The U.S. Federal Reserve's Federal Open Market Committee (FOMC) meeting minutes from July will be released this afternoon and once again the nation's central bank won't be looking to pull any tricks.
As the Fed's playbook stands now, there will be a $25 billion monthly purchase of agency mortgage-backed securities (MBS) and long-term treasuries until the September meeting, when that number will be tapered to $15 billion. And, as minutes from June's meetings suggest, that last $15 billion will be cut and the policy of quantitative easing will end after the meeting on October 29.
The policy of bond buying began in September 2012 as a way to put downward pressure on long-term interest rates and pour more money into the markets at a time when the U.S. economy needed a quick boost amid a slow-growing, post-recessionary period. It began as a monthly purchase of $45 billion in treasuries, and $40 billion in agency MBS, for a total of $85 billion in total asset purchases.

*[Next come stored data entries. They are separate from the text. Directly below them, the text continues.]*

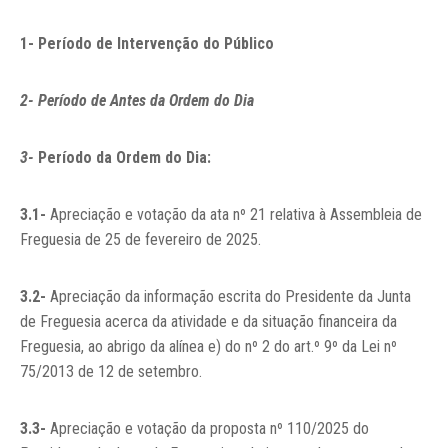
1- Período de Intervenção do Público
2- Período de Antes da Ordem do Dia
3-
Período da Ordem do Dia:
3.1-
Apreciação e votação da ata nº 21 relativa à Assembleia de
Freguesia de 25 de fevereiro de 2025.
3.2-
Apreciação da informação escrita do Presidente da Junta
de Freguesia acerca da atividade e da situação financeira da
Freguesia, ao abrigo da alínea e) do nº 2 do art.º 9º da Lei nº
75/2013 de 12 de setembro.
3.3-
Apreciação e votação da proposta nº 110/2025 do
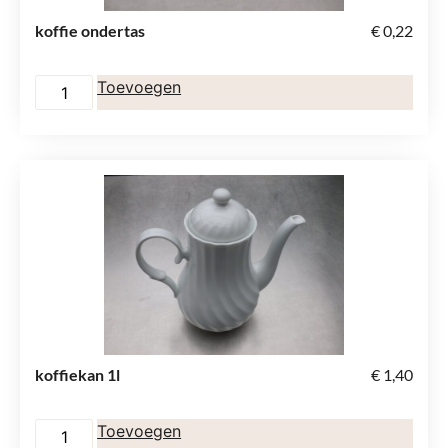
koffie ondertas
€
0,22
Toevoegen
koffiekan 1l
€
1,40
Toevoegen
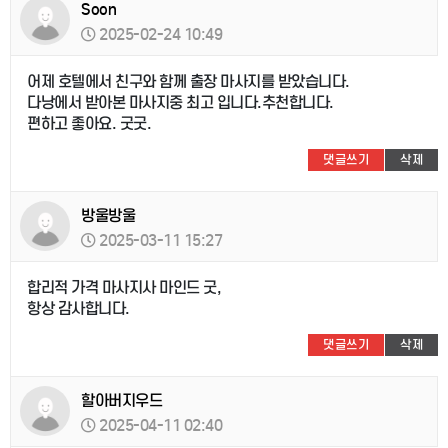
Soon
2025-02-24 10:49
어제 호텔에서 친구와 함께 출장 마사지를 받았습니다.
다낭에서 받아본 마사지중 최고 입니다.추천합니다.
편하고 좋아요. 굿굿.
댓글쓰기
삭제
방울방울
2025-03-11 15:27
합리적 가격 마사지사 마인드 굿,
항상 감사합니다.
댓글쓰기
삭제
할아버지우드
2025-04-11 02:40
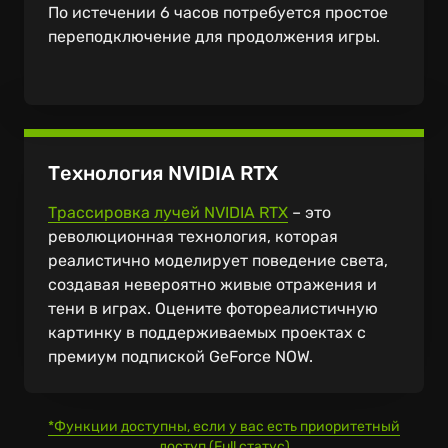
По истечении 6 часов потребуется простое
переподключение для продолжения игры.
Технология NVIDIA RTX
Трассировка лучей NVIDIA RTX
– это
революционная технология, которая
реалистично моделирует поведение света,
создавая невероятно живые отражения и
тени в играх. Оцените фотореалистичную
картинку в поддерживаемых проектах с
премиум подпиской GeForce NOW.
*Функции доступны, если у вас есть приоритетный
доступ (Full статус)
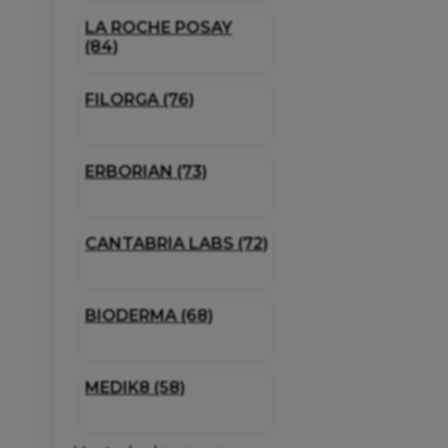
LA ROCHE POSAY
(84)
FILORGA (76)
ERBORIAN (73)
CANTABRIA LABS (72)
BIODERMA (68)
MEDIK8 (58)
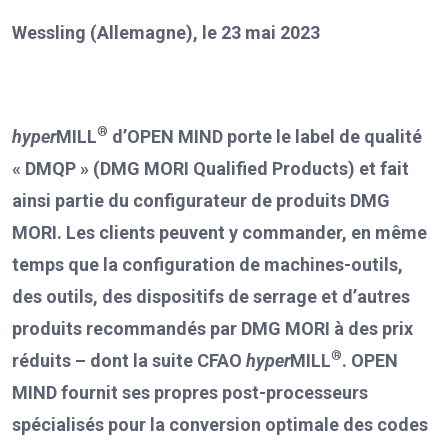
Wessling (Allemagne), le 23 mai 2023
®
hyper
MILL
d’OPEN MIND porte le label de qualité
«
DMQP
» (DMG MORI Qualified Products) et fait
ainsi partie du configurateur de produits DMG
MORI.
Les clients peuvent y commander, en même
temps que la configuration de machines-outils,
des outils, des dispositifs de serrage et d’autres
produits recommandés par DMG MORI à des prix
®
réduits – dont la suite CFAO
hyper
MILL
. OPEN
MIND fournit ses propres post-processeurs
spécialisés pour la conversion optimale des codes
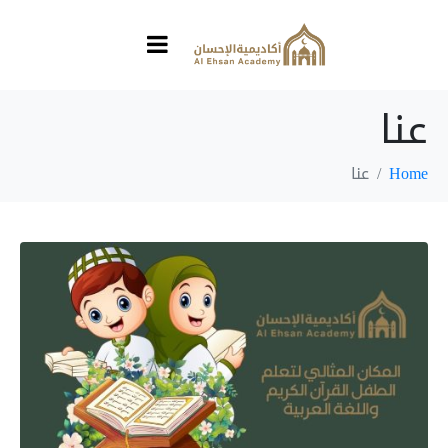
عنا
Home
عنا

It wasn't until December 2013 that former Fed Chairman Ben Bernanke announced that this stimulative policy would begin winding down with a $10 billion reduction in these purchases. With every Fed meeting to follow, another $10 billion would be cut from the purchases until the program was ended altogether.
The only change to that script came in the minutes from June's meeting, which revealed that rather than cut $10 billion in October's meeting and continue purchasing $5 billion worth of assets every month until a final round of reductions came at the end of the December meeting, the Fed would just cut the final $15 billion after the October meeting.

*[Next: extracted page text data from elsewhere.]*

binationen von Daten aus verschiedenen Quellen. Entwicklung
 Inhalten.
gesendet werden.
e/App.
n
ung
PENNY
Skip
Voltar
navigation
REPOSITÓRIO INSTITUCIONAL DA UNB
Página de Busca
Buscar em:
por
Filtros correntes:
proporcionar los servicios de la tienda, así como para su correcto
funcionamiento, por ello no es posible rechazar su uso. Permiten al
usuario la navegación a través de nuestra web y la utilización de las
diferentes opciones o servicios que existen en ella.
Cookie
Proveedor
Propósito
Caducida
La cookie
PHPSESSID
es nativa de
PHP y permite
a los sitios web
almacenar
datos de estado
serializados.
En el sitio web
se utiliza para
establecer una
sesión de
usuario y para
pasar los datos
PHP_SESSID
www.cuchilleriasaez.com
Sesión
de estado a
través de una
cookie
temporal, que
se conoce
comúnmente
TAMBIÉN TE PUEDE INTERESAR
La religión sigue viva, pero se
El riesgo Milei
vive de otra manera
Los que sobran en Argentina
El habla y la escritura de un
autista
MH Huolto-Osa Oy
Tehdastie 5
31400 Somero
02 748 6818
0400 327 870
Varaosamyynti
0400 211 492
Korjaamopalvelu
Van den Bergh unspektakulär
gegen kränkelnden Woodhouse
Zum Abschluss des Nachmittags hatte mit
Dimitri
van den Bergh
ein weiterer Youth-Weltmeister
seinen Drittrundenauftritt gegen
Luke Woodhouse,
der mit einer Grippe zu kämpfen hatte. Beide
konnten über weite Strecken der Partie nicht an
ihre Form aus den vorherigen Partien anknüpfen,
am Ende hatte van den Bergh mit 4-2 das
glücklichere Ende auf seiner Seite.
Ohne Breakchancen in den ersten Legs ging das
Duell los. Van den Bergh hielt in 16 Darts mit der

All in all, the announcements out of the Fed have been predictable, and current Fed chairwoman Janet Yellen has continued to follow the same path that her predecessor Bernanke handed her when he departed from the post in February.
But even the predictable Fed talk can be felt on Wall Street...
How Fed Minutes Move Markets
Fedspeak, no matter how dry and technical, has the ability to move markets because it gives hints as to what the country's long-term monetary outlook will be.
Even on days when positive economic news is released, the major indexes won't move until given direction from the Fed. This happened before the meeting on July 30, when the S&P 500 was down as much as 7.53 points before the FOMC released a statement, despite news of optimistic economic growth expectations. Within an hour of the Fed statement, the S&P advanced 4.56 points.
"The actual numbers are just the latest figures to come out and we always know there's that next round of numbers," Clifford Rossi, executive-in-residence and professor of the practice at the University of Maryland's Robert H. Smith School of Business, told Money Morning. "The Fed is taking this big picture, long-term view."
While today is not the day of an actual FOMC meeting, Fed policy dictates that the minutes from each meeting be released three weeks after. Today's minutes will be from the July 30 meeting.
The release of these minutes tends to reiterate Fed policy to the markets, which has been dovish as of late. The Fed has yet to announce when it expects there to be interest rate hikes from their near-zero levels, or when the central bank will begin offloading the more than $4 trillion of assets it has on its balance sheet.
So far this year, on dates when the Fed releases minutes the S&P has moved an average of 8.13 points or 0.2% on the day. While on average this is almost negligible, the S&P's 7th biggest one-day advance on the year of 1.09% came on April 9, the day of a Fed minutes release.